When all comes down to organizational behaviour of introducing something new, the organization and all its stakeholders obviously has this mandated obligation to raise the security whiteflag which is the ultimate red flag for full stop and nobody needs to argue if a security argument is a valid argument, everyone want security (even without considering the consequences of stopping the service/Product from launching). Who would EVER argue that we don’t consider security hence nobody will challenge your argument if you raise the security flag on a new solution and eventually, that’s what the true corporate cowboys are doing when they are at the 95% status point of go live for the new service. And secondly, when you are faced with security related requirements, its your problem because you brought this service to life. Its never EVER security’s responsibility to deliver input on how things should be done instead. So back to the startline.
Breaking the Cycle: The Security Participation Paradox
Fun fact, I have often again and again asked our security department to participate and engage from the first step of the design and/or implementation of a new service to mitigate the above scenario from happening. The most frequent feedback you get is usually, that security only is an advisory function and the service/product/platform should be designed and build and THEN security can assist with the assessment… or that I didn’t raise a resource allocation for security in a specific workload hence security should be engaged sooner, later or just whenever it fits security… and history repeats itself ! Or you forgot to raise a request for security about this…or… find the remaining examples in your memory 😊
Conclusions
If you want to introduce new services in an organization where someone else but yourself should review your architecture, consider a few key takeaways from the above.
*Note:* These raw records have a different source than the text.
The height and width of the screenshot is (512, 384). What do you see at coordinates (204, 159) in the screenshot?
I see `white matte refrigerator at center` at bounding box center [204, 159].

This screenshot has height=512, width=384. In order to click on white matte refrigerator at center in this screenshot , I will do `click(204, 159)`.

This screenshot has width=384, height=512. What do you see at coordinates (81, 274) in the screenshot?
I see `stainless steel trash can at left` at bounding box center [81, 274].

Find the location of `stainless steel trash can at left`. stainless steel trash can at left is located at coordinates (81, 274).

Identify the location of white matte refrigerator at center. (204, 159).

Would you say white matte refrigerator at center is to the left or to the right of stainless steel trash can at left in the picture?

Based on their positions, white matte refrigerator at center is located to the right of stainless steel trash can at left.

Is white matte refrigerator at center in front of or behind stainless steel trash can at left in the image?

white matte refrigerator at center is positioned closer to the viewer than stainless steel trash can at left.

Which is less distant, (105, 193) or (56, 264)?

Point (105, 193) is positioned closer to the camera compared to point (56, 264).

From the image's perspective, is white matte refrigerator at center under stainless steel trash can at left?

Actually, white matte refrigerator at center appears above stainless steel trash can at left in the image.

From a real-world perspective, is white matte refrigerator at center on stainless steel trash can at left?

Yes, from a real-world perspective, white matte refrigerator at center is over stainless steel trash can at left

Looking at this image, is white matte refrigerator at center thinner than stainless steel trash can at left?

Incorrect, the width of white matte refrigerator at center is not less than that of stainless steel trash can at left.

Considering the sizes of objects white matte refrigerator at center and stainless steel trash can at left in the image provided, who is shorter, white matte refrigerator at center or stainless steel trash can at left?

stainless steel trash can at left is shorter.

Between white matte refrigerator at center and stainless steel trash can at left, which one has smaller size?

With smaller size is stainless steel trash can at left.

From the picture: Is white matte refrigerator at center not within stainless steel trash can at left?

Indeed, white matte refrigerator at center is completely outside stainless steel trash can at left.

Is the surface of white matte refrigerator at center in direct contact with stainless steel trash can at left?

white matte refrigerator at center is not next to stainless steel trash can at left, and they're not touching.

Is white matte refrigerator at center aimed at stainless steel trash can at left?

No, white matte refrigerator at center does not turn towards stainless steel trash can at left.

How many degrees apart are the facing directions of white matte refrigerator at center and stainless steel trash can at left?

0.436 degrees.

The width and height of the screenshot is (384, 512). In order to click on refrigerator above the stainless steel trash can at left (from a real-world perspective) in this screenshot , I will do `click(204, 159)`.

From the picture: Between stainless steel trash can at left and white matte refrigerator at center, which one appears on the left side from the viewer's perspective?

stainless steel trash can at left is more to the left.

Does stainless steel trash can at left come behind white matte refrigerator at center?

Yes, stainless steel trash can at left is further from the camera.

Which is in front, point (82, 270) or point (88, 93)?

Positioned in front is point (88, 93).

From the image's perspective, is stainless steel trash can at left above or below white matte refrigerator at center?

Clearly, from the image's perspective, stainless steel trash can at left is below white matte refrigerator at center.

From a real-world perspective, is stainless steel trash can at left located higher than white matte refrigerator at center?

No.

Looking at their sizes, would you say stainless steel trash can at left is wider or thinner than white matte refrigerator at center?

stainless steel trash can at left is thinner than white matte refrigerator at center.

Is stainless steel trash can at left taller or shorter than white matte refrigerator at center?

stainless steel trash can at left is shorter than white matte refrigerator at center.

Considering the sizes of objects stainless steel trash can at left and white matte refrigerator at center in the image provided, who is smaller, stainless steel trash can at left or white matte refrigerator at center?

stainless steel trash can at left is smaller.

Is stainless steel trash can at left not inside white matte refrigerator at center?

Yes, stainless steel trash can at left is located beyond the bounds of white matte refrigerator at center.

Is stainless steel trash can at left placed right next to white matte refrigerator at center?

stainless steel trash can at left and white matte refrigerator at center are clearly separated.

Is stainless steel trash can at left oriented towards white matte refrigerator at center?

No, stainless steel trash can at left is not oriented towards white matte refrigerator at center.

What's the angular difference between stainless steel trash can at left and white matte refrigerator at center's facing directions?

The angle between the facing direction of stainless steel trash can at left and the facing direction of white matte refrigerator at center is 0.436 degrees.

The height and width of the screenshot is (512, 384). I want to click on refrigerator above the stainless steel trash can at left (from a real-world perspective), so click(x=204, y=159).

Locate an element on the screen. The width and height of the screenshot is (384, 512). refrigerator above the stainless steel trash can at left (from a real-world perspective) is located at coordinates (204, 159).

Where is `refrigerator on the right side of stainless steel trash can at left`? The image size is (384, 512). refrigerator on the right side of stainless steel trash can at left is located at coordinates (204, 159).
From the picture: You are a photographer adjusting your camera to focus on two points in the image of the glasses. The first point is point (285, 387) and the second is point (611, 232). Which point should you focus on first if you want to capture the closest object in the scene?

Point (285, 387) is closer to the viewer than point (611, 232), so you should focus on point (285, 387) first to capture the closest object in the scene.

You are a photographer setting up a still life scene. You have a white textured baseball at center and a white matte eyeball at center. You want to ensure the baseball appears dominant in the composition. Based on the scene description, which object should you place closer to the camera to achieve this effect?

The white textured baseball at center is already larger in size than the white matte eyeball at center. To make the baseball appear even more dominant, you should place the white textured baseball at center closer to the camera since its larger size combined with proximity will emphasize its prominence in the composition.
- Include the people that is your biggest opponents from get go
- Get security commitment and involvement throughout the entire process and if security is not picking up the phone, have them to write the approval before you start
- Make sure the team that should support the thingy you are designing plays a pivotal role of designing it as well.
- Allow red tape in the first iterations. Nothing was build perfect in the first versions so allow for key features not available in the first build. (no, its still not a MVP!)
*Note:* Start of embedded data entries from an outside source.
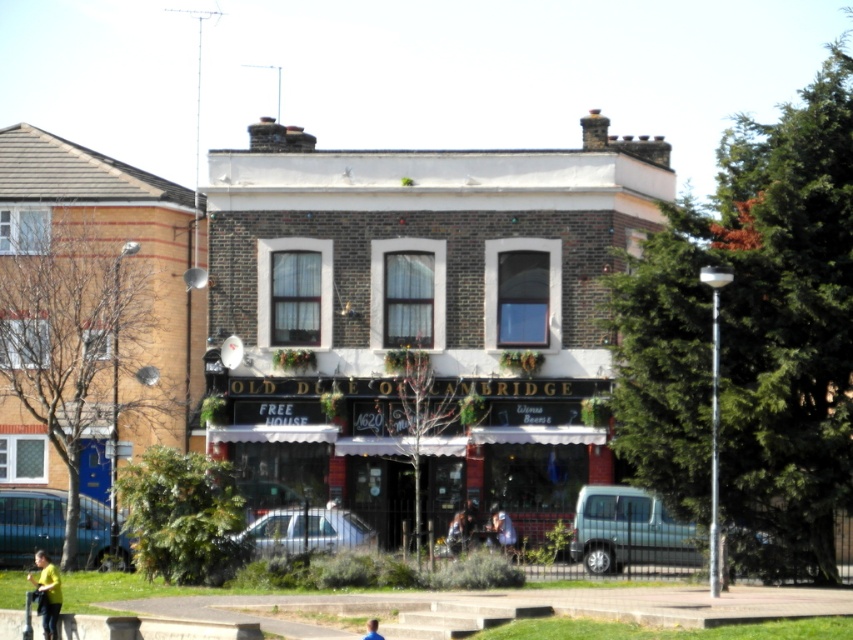 Question: Can you confirm if silver metallic van at lower right is wider than metallic silver car at center?

Choices:
 (A) yes
 (B) no

Answer: (A)

Question: Which object is farther from the camera taking this photo?

Choices:
 (A) silver metallic car at center
 (B) metallic silver car at center
 (C) black matte signboard at center
 (D) yellow fabric jacket at center

Answer: (C)

Question: Which object appears farthest from the camera in this image?

Choices:
 (A) silver metallic van at lower right
 (B) black matte signboard at center
 (C) brown brick building at center
 (D) light blue shirt at center

Answer: (B)

Question: Is black matte signboard at center above silver metallic car at center?

Choices:
 (A) yes
 (B) no

Answer: (A)

Question: Which point appears closest to the camera in this image?

Choices:
 (A) (373, 620)
 (B) (248, 509)

Answer: (A)

Question: In this image, where is black matte signboard at center located relative to yellow t-shirt at lower left?

Choices:
 (A) below
 (B) above

Answer: (B) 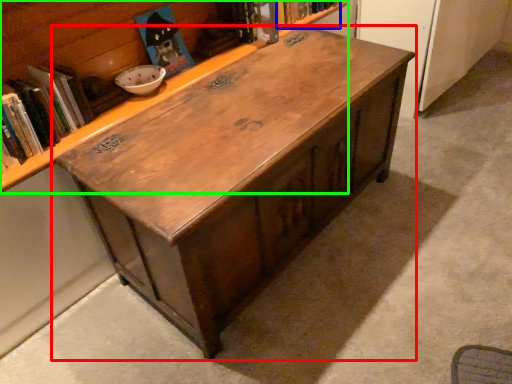 Question: Estimate the real-world distances between objects in this image. Which object is closer to table (highlighted by a red box), book (highlighted by a blue box) or bookcase (highlighted by a green box)?

Choices:
 (A) book
 (B) bookcase

Answer: (B) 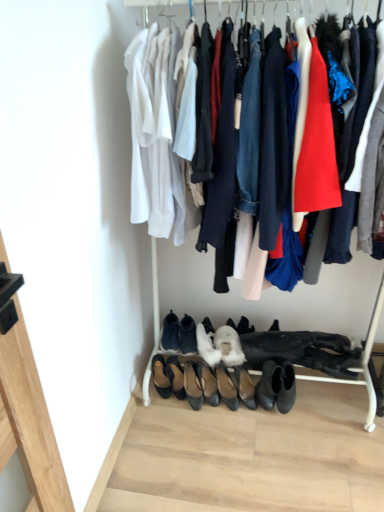 Question: From a real-world perspective, is brown leather shoe at lower left, the first footwear from the left, physically below black leather flats at center, positioned as the 5th footwear in left-to-right order?

Choices:
 (A) no
 (B) yes

Answer: (A)

Question: Is brown leather shoe at lower left, the first footwear from the left, positioned far away from black leather flats at center, positioned as the 5th footwear in left-to-right order?

Choices:
 (A) no
 (B) yes

Answer: (A)

Question: Are brown leather shoe at lower left, which ranks as the ninth footwear in right-to-left order, and black leather flats at center, the 5th footwear in the right-to-left sequence, beside each other?

Choices:
 (A) yes
 (B) no

Answer: (B)

Question: Is brown leather shoe at lower left, the first footwear from the left, wider than black leather flats at center, positioned as the 5th footwear in left-to-right order?

Choices:
 (A) no
 (B) yes

Answer: (A)

Question: Is the position of brown leather shoe at lower left, which ranks as the ninth footwear in right-to-left order, more distant than that of black leather flats at center, the 5th footwear in the right-to-left sequence?

Choices:
 (A) yes
 (B) no

Answer: (A)

Question: From the image's perspective, is white suede heels at center, acting as the sixth footwear starting from the left, above or below white fluffy boot at center, the 7th footwear positioned from the left?

Choices:
 (A) below
 (B) above

Answer: (A)

Question: In the image, is white suede heels at center, arranged as the 4th footwear when viewed from the right, positioned in front of or behind white fluffy boot at center, the third footwear when ordered from right to left?

Choices:
 (A) behind
 (B) front

Answer: (B)

Question: Based on their positions, is white suede heels at center, arranged as the 4th footwear when viewed from the right, located to the left or right of white fluffy boot at center, the 7th footwear positioned from the left?

Choices:
 (A) right
 (B) left

Answer: (B)

Question: From a real-world perspective, is white suede heels at center, arranged as the 4th footwear when viewed from the right, physically located above or below white fluffy boot at center, the 7th footwear positioned from the left?

Choices:
 (A) below
 (B) above

Answer: (A)

Question: From the image's perspective, is black leather shoes at lower center, the 9th footwear in the left-to-right sequence, positioned above or below white suede heels at center, acting as the sixth footwear starting from the left?

Choices:
 (A) below
 (B) above

Answer: (A)

Question: Is black leather shoes at lower center, the first footwear from the right, bigger or smaller than white suede heels at center, acting as the sixth footwear starting from the left?

Choices:
 (A) small
 (B) big

Answer: (A)

Question: Considering their positions, is black leather shoes at lower center, the 9th footwear in the left-to-right sequence, located in front of or behind white suede heels at center, acting as the sixth footwear starting from the left?

Choices:
 (A) behind
 (B) front

Answer: (B)

Question: From a real-world perspective, is black leather shoes at lower center, the 9th footwear in the left-to-right sequence, above or below white suede heels at center, arranged as the 4th footwear when viewed from the right?

Choices:
 (A) below
 (B) above

Answer: (A)

Question: Do you think black leather flats at center, positioned as the 5th footwear in left-to-right order, is within brown leather shoe at lower left, which ranks as the ninth footwear in right-to-left order, or outside of it?

Choices:
 (A) inside
 (B) outside

Answer: (B)

Question: From a real-world perspective, is black leather flats at center, the 5th footwear in the right-to-left sequence, above or below brown leather shoe at lower left, the first footwear from the left?

Choices:
 (A) below
 (B) above

Answer: (A) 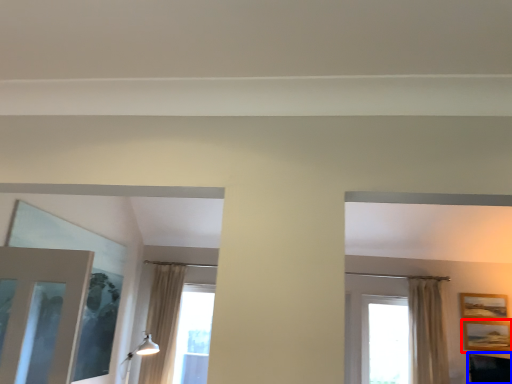 Question: Which of the following is the closest to the observer, picture frame (highlighted by a red box) or furniture (highlighted by a blue box)?

Choices:
 (A) picture frame
 (B) furniture

Answer: (B) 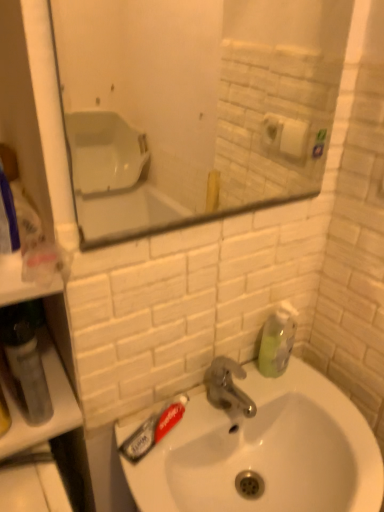 Question: Considering the relative positions of translucent plastic toothpaste at sink left and matte glass mirror at upper center in the image provided, is translucent plastic toothpaste at sink left to the right of matte glass mirror at upper center from the viewer's perspective?

Choices:
 (A) yes
 (B) no

Answer: (B)

Question: From a real-world perspective, does translucent plastic toothpaste at sink left sit lower than matte glass mirror at upper center?

Choices:
 (A) no
 (B) yes

Answer: (B)

Question: Does translucent plastic toothpaste at sink left lie in front of matte glass mirror at upper center?

Choices:
 (A) no
 (B) yes

Answer: (A)

Question: Would you say translucent plastic toothpaste at sink left contains matte glass mirror at upper center?

Choices:
 (A) yes
 (B) no

Answer: (B)

Question: From the image's perspective, is translucent plastic toothpaste at sink left over matte glass mirror at upper center?

Choices:
 (A) yes
 (B) no

Answer: (B)

Question: Does translucent plastic toothpaste at sink left have a greater height compared to matte glass mirror at upper center?

Choices:
 (A) yes
 (B) no

Answer: (B)

Question: Considering the relative sizes of white glossy sink at center and translucent plastic mouthwash at left in the image provided, is white glossy sink at center smaller than translucent plastic mouthwash at left?

Choices:
 (A) yes
 (B) no

Answer: (B)

Question: Is white glossy sink at center taller than translucent plastic mouthwash at left?

Choices:
 (A) no
 (B) yes

Answer: (A)

Question: Does white glossy sink at center come in front of translucent plastic mouthwash at left?

Choices:
 (A) yes
 (B) no

Answer: (A)

Question: Is white glossy sink at center next to translucent plastic mouthwash at left?

Choices:
 (A) yes
 (B) no

Answer: (B)

Question: From a real-world perspective, is white glossy sink at center positioned over translucent plastic mouthwash at left based on gravity?

Choices:
 (A) yes
 (B) no

Answer: (B)

Question: Does white glossy sink at center have a larger size compared to translucent plastic mouthwash at left?

Choices:
 (A) no
 (B) yes

Answer: (B)

Question: Is green translucent soap dispenser at right not close to matte glass mirror at upper center?

Choices:
 (A) yes
 (B) no

Answer: (A) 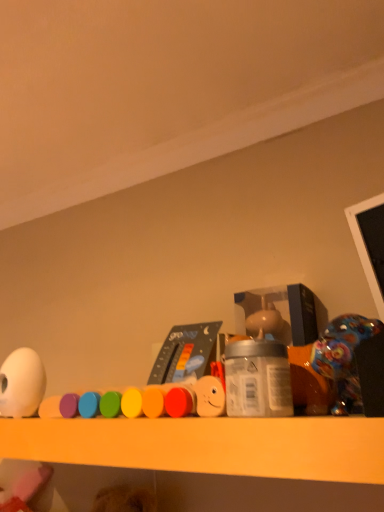 Question: From a real-world perspective, does smooth plastic toy at center, marked as the 2th toy in a right-to-left arrangement, sit lower than shiny plastic toy at right, arranged as the third toy when viewed from the left?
- Security readers: consider productivity and development in every aspect of your engagement with new services and if possible, hire developers to your security department, not enforcement administrators ! You play an vital role for new products if you engage in the earliest possible time of the development. Think about how artefacts can be secured from the time, they are written and defined!
- Try to convince yourself that its a journey…(I call BS on this one by myself!)
In the end, regardless of if you follow above or don’t and get to the finish line of your product launch and managing to get the security rubber approval, remember to have fun all the way. That will make all the meetings and approval gates just abit more fun to attend.
A final hint
PS: small hint 😊You will at least once during this article find all the BS words or concepts mentioned in the previous days during the article.